Le idee risiedono in quello che offriamo agli altri e nell’ascolto che prestiamo al nostro pubblico. Le idee nascono dall’intuito e da tutto ciò che contamina la nostra esistenza online e offline.

La paura che il lavoro si esaurisca, di non trovare più clienti è qualcosa che sono sicura affligge molte di noi. E se nessuno comprerà da noi? È la domanda più grande e spaventosa che dobbiamo affrontare. Quello che so per certo è che l’unica cosa che si frappone tra te e il tuo prossimo cliente sono le barriere che metti in piedi tu stessa. Con l’impazienza, con il fatto di non mettersi in gioco e di rischiare.

Abbracciare la paura e condividere la tua attività e il tuo lavoro con fiducia e chiarezza è il passo più importante per trovare il tuo prossimo, o prossima, fantastico cliente:

Devi aggrapparti al fatto che hai qualcosa di prezioso da offrire e credere in te stessa e nel tuo lavoro in ogni fase del processo.

Ti guardi intorno e pensi che tutti abbiano capito tutto ma non tu.

È come se ci fosse questo grande segreto della conoscenza e tu fossi l’unica a non esserne al corrente, ma in realtà è solo perché ognuno è sempre in fasi diverse della propria carriera e il confronto sarà incoerente.

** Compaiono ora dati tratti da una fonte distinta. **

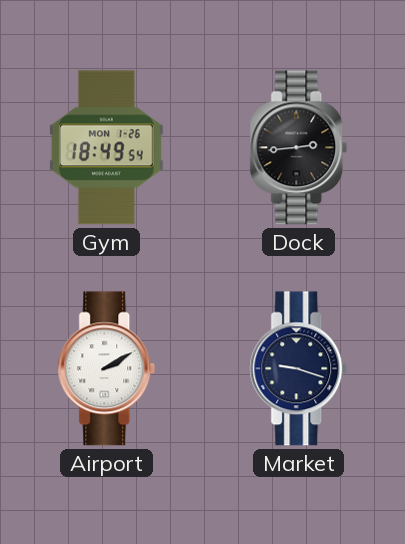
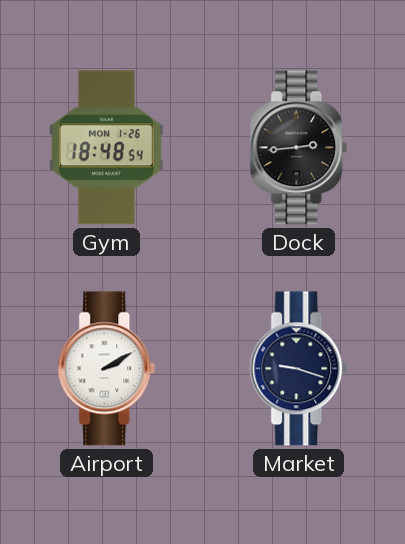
Gym: 18:49 -> 18:48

Quindi se vedi che ci sono competitor che hanno già realizzato i sogni che vorresti realizzare tu non è perché ci sono cose che non capisci ma solo che devi ancora fare quel duro lavoro che loro hanno già fatto. Hai ancora dei passi davanti a te che richiedono un sacco di duro lavoro, grinta e determinazione.

Il momento giusto e il tempo

Troviamo così tante scuse ogni giorno per impedirci di fare un grande salto per diventare imprenditrici. Sia perché non pensiamo sia il momento giusto, sia perché pensiamo di non avere abbastanza tempo.

Quando abbiamo paura e quando si tratta di qualcosa di inesplorato possiamo sempre trovare un motivo per prendere la strada più facile (e meno spaventosa).

Il momento giusto in realtà non arriva mai, soprattutto se per diventare imprenditrice devi prendere decisioni drastiche come lasciare il lavoro o ridimensionare quello esistente. Te lo posso dire con certezza perché è quello che è successo a me. Alla fine il momento giusto è arrivato con il Covid, che tecnicamente poteva essere il momento meno giusto in assoluto. Ma le cose spesso non vanno come le immaginavamo dentro la nostra testa.

Il tempo, la mancanza di tempo, per lavorare al proprio sogno di diventare imprenditrice è una delle scuse più frequenti. Bisognerebbe prima dare una definizione alla propria idea di tempo e poi capire quanto di questo possiamo e vogliamo dedicare al nostro progetto. Fosse anche solo 1 ora al giorno il mio consiglio è di iniziare. Andrai a rilento ma non starai perdendo niente, cosa che invece succederà usando come scusa la mancanza di tempo rimanendo di fatto immobile.

In conclusione

Qualunque sia il tuo progetto per diventare imprenditrice voglio solo dirti di provarci. Trova un modo per costruire la vita che desideri e smettila di trattenerti – e ricorda a te stessa ogni giorno che hai qualcosa di fantastico da offrire al mondo.